Muchas veces –como, por ejemplo, esta mañana- ocupo mi pequeño banco junto al Buda del jardín, y allí me quedo, para nada.
Noto, entonces, que poco a poco la piedra y yo caemos en un gran pozo de silencio.
Mi vínculo con la piedra es, en esos momentos, más íntimo y profundo.
Simplemente la piedra y yo estamos ahí en el jardín, juntos, intensamente… para nada.
En mañanas así no siento la necesidad de hablar, y se diría que, sin que nos hayamos puesto de acuerdo, la piedra comparte la misma saciedad de verbo.
Es como si todas las palabras hubieran desaparecido de mi mente.
Es como si, de pronto, ¡al fin!, me hubiera zafado del yugo del lenguaje y consiguiera ser yo mismo.
La súbita e inesperada libertad que experimento me hace sentir que, en ese instante, mi comunicación con la piedra alcanza el máximo de la intensidad alcanzable, y se transforma en comunión.

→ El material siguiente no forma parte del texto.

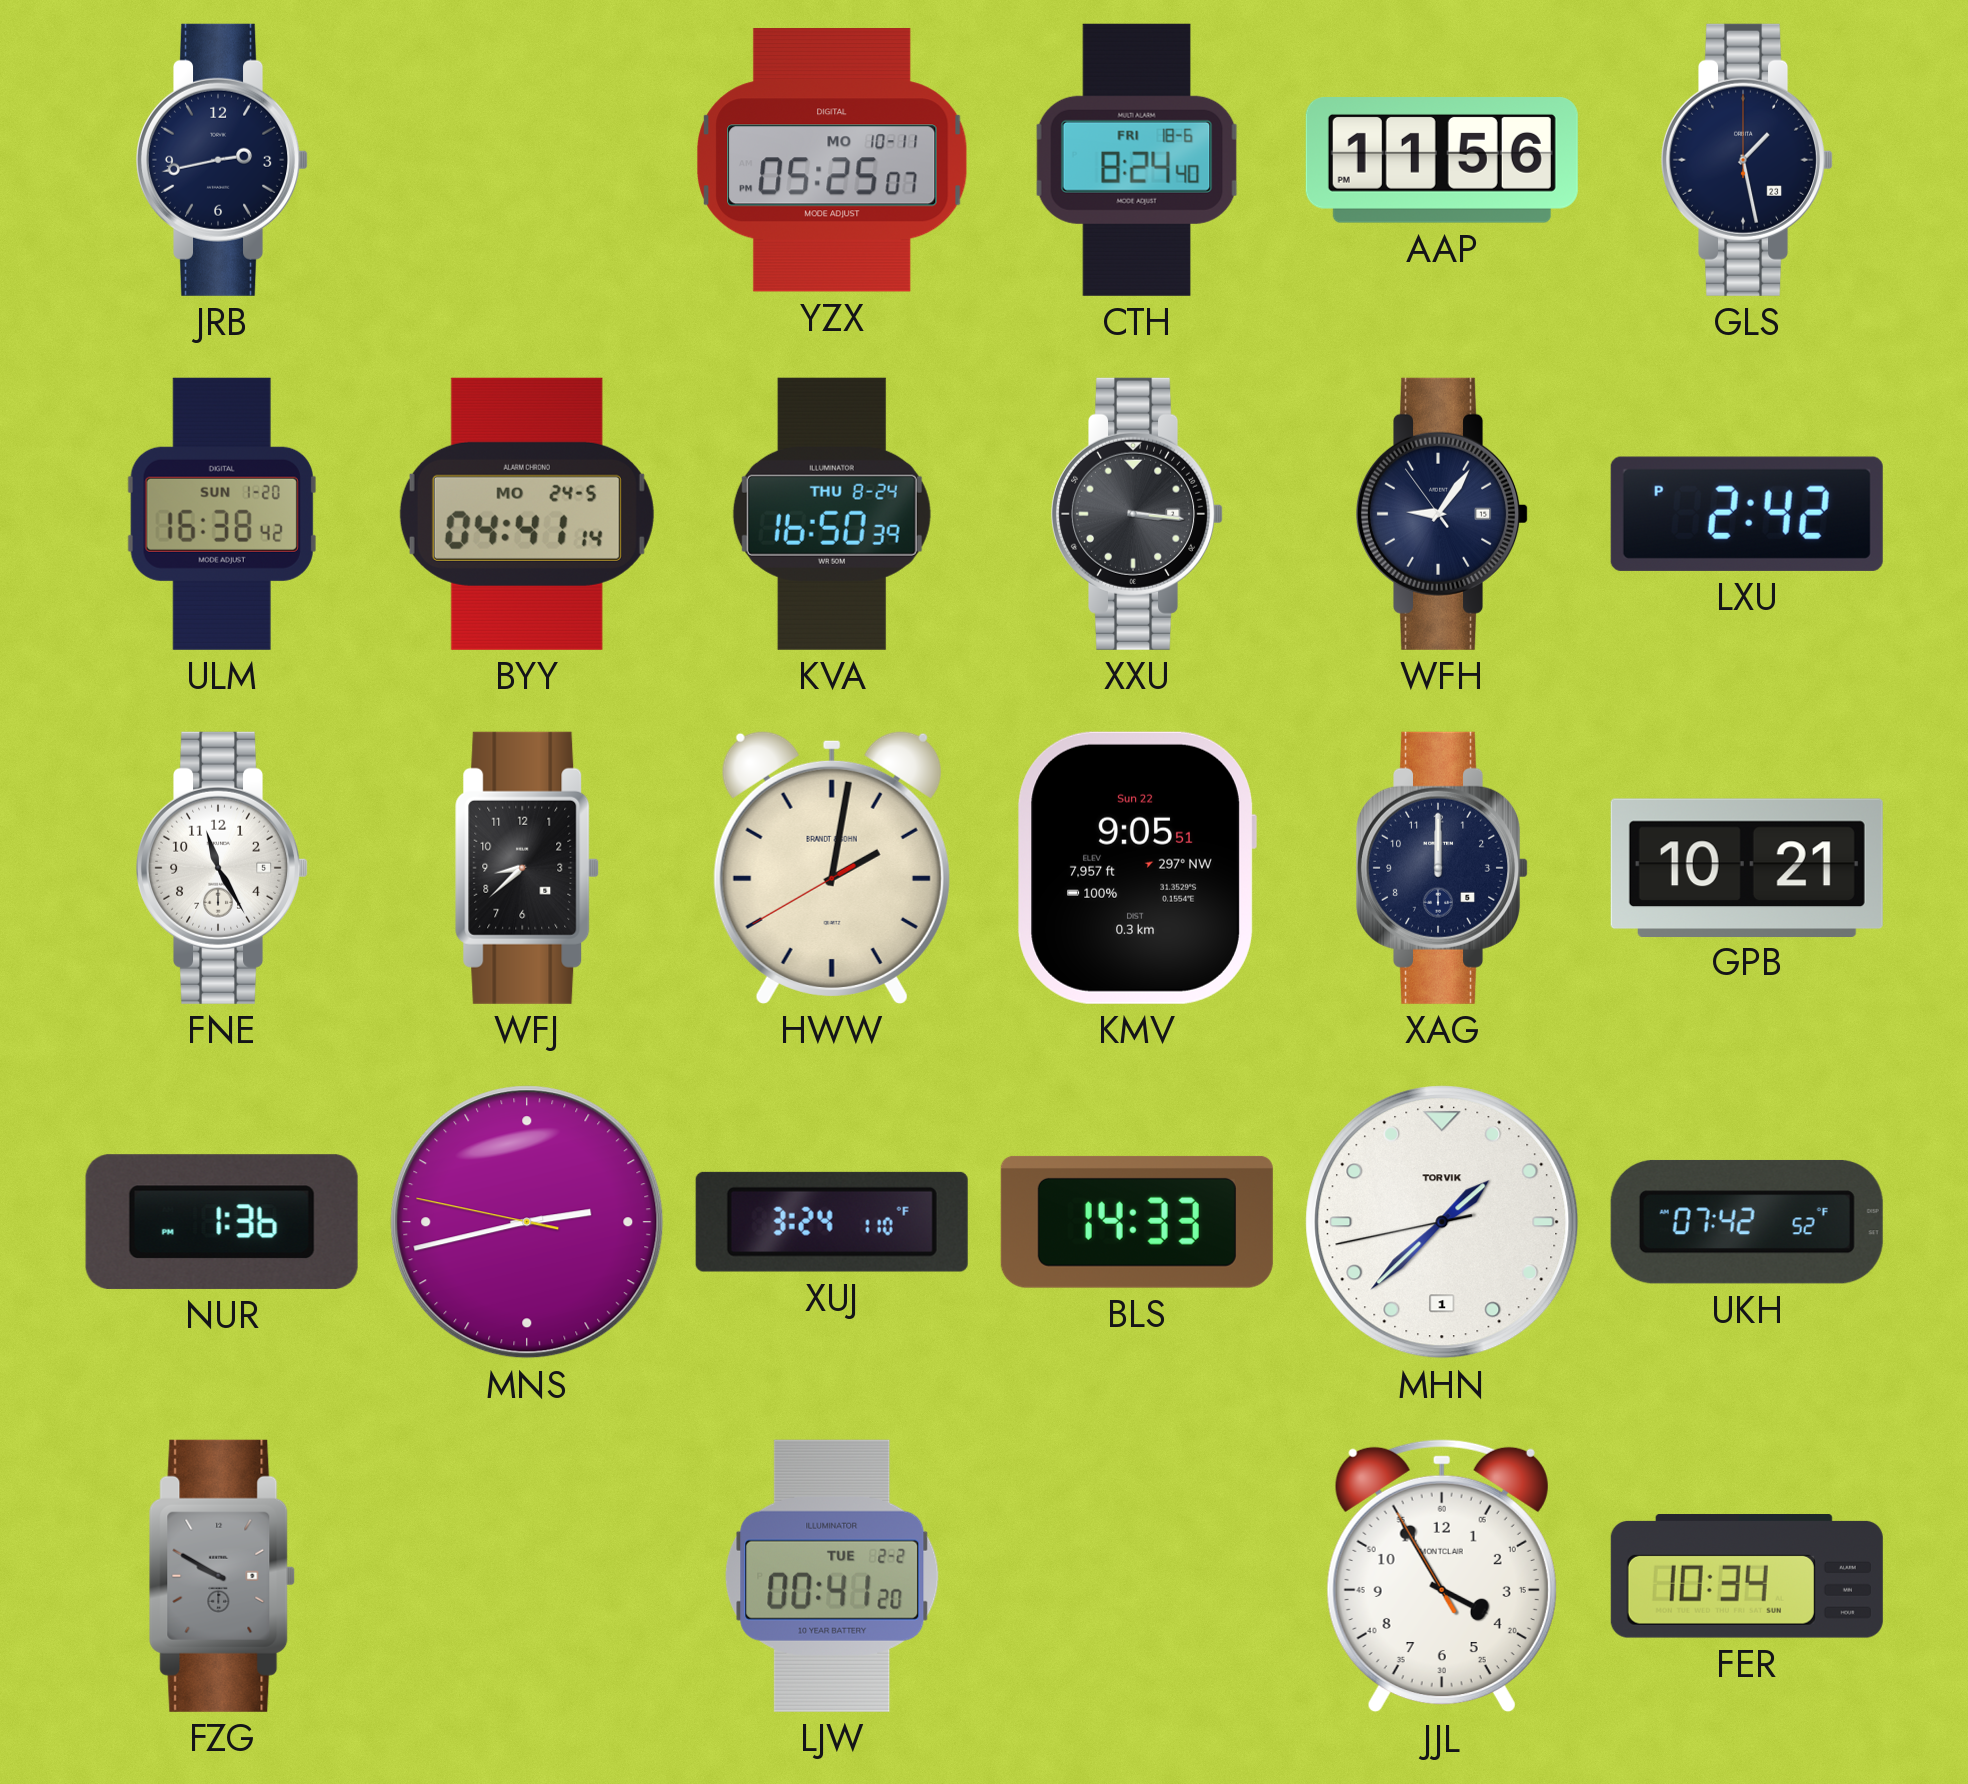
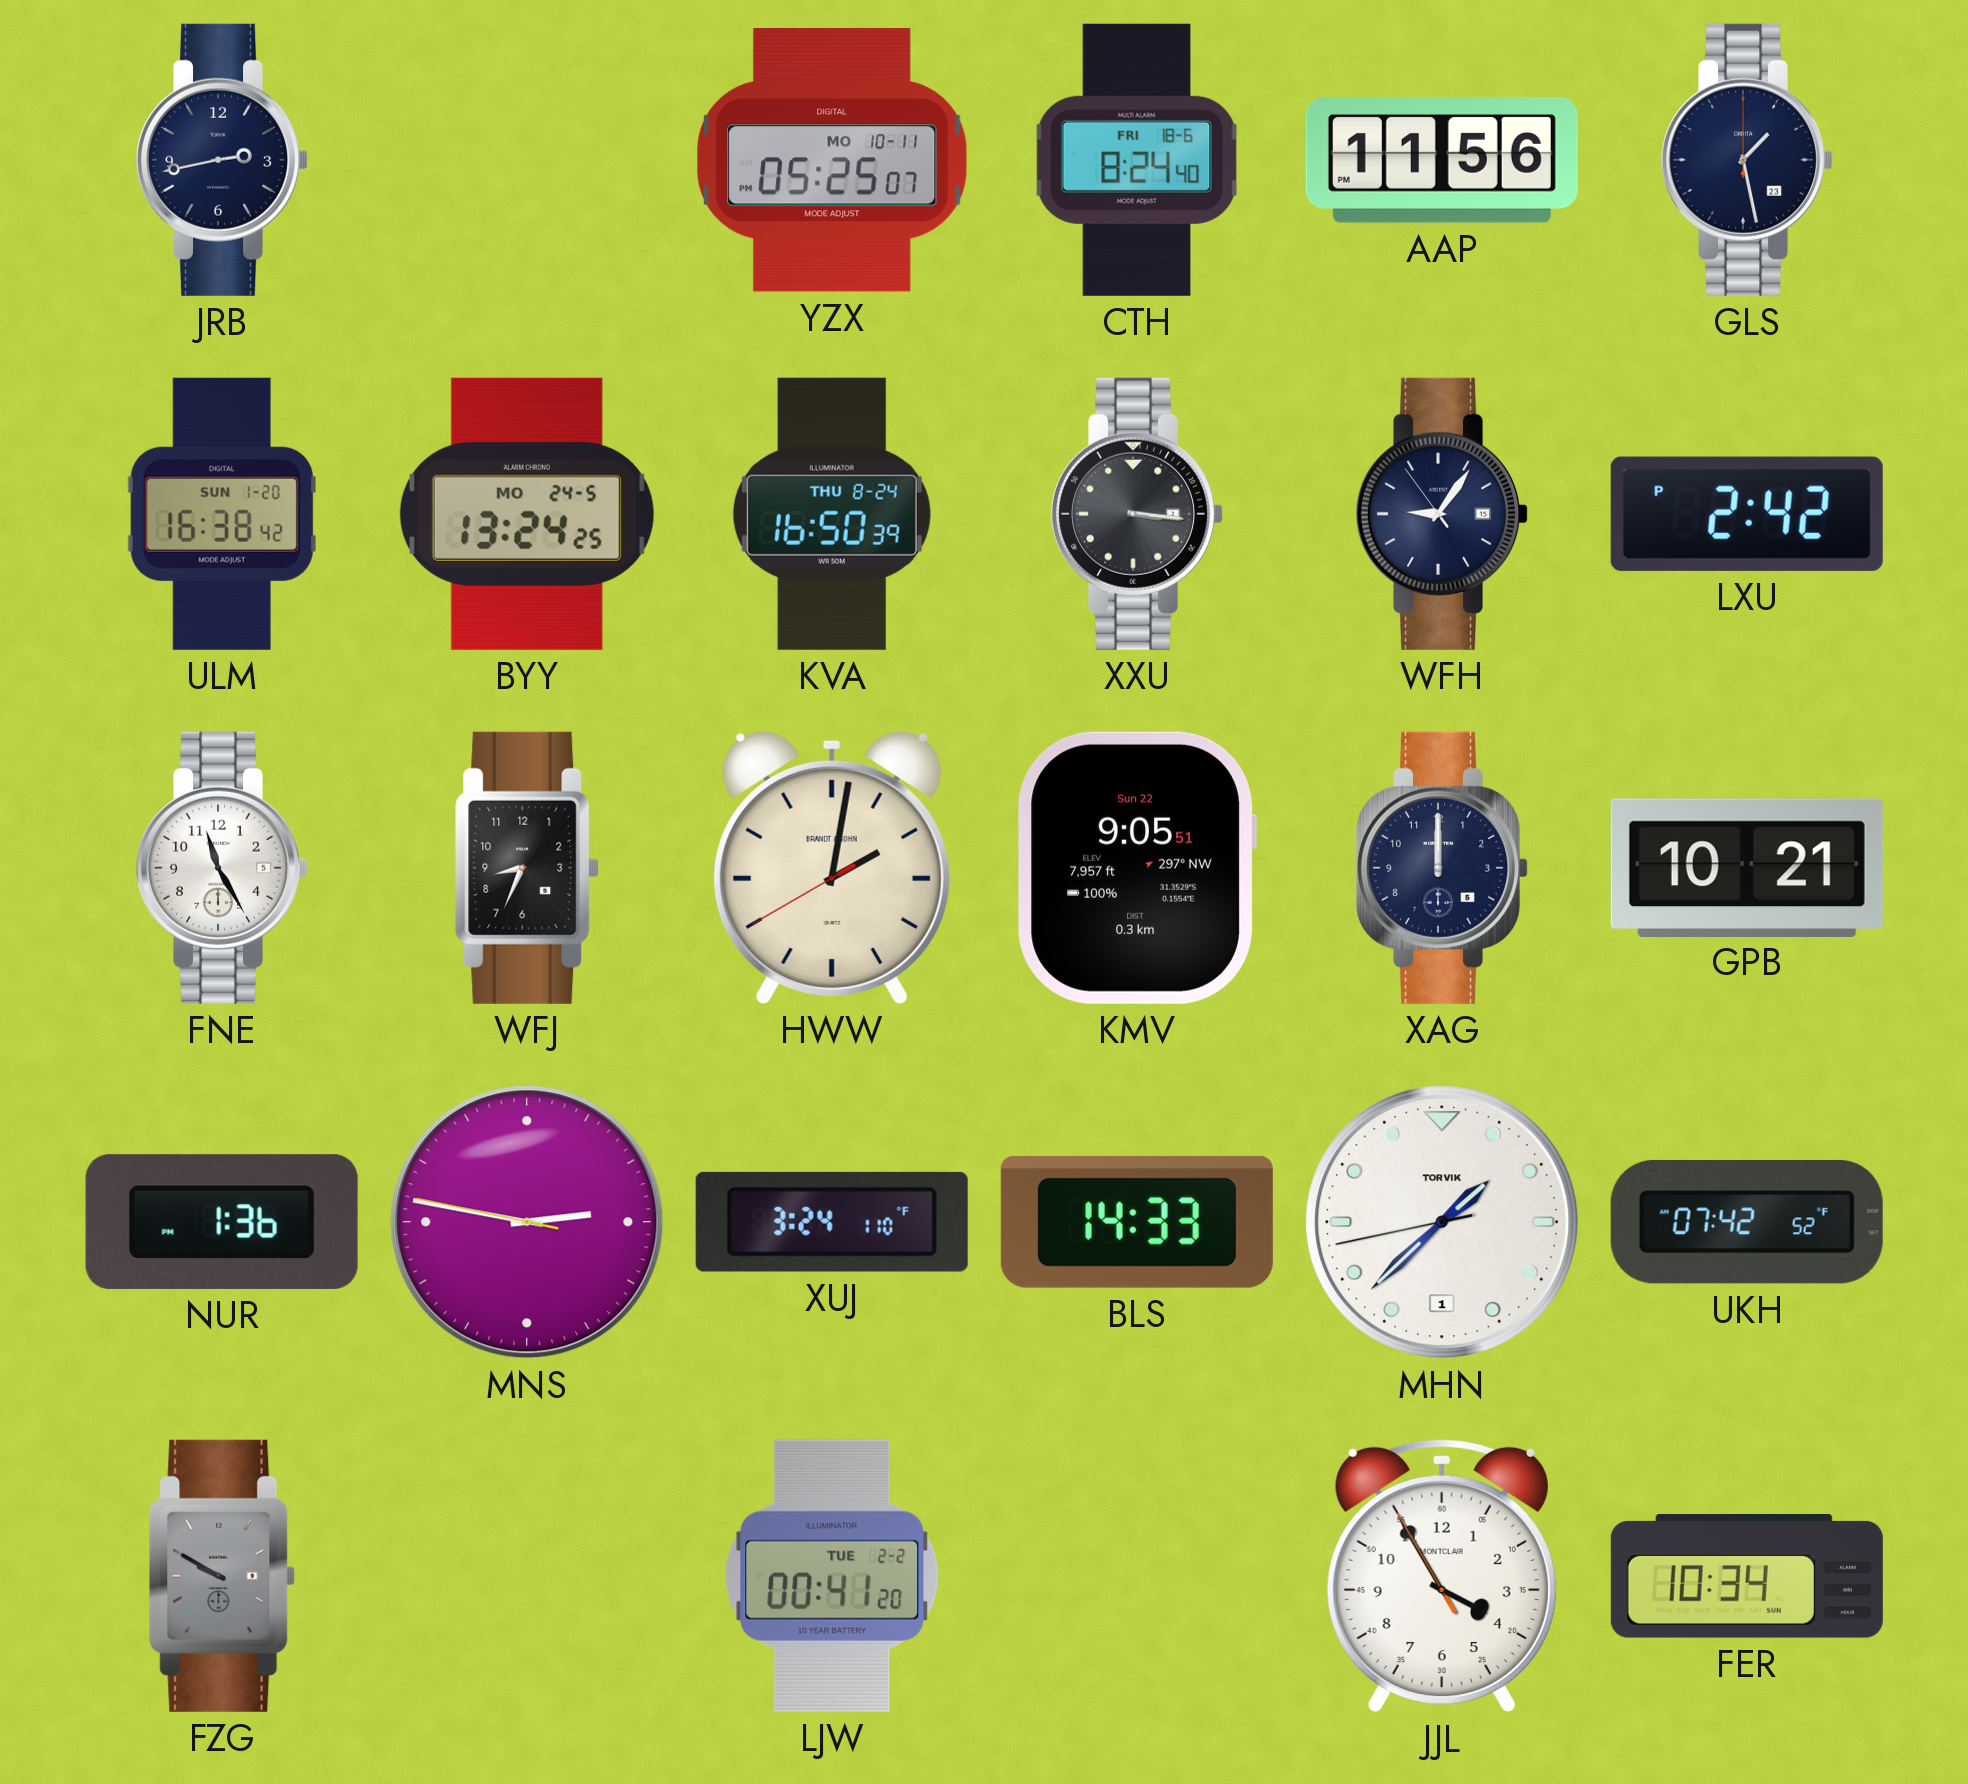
BYY: 04:41 -> 13:24
WFJ: 8:38 -> 8:34
MNS: 2:42 -> 2:46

En tales momentos es tan amplio, tan vasto, tan profundo el silencio, que su espacio desbordante de luz me absorbe y me invita a extraviarme, a rendirme, a olvidarme.
Con la extinción de las palabras, desaparecen los nombres que diferencian a las cosas: todo regresa a su común origen innombrable.
Todo –la piedra, yo, los árboles, las flores, los pájaros, el pequeño Buda de madera que llegó de la India…- es, por obra y magia del silencio, en ese eterno instante, Uno.
Todo, sencillamente, es.
Para nada.
Hoy -antes de despedirme, porque debía ir a cortar el césped- le pregunté a la piedra:
“¿Cómo es posible que en este silencio infinito podamos, tú y yo, oír el canto de los pájaros…?”
“¡Ah… los pájaros…! Chispas aladas, que el viento arranca al fuego eterno”.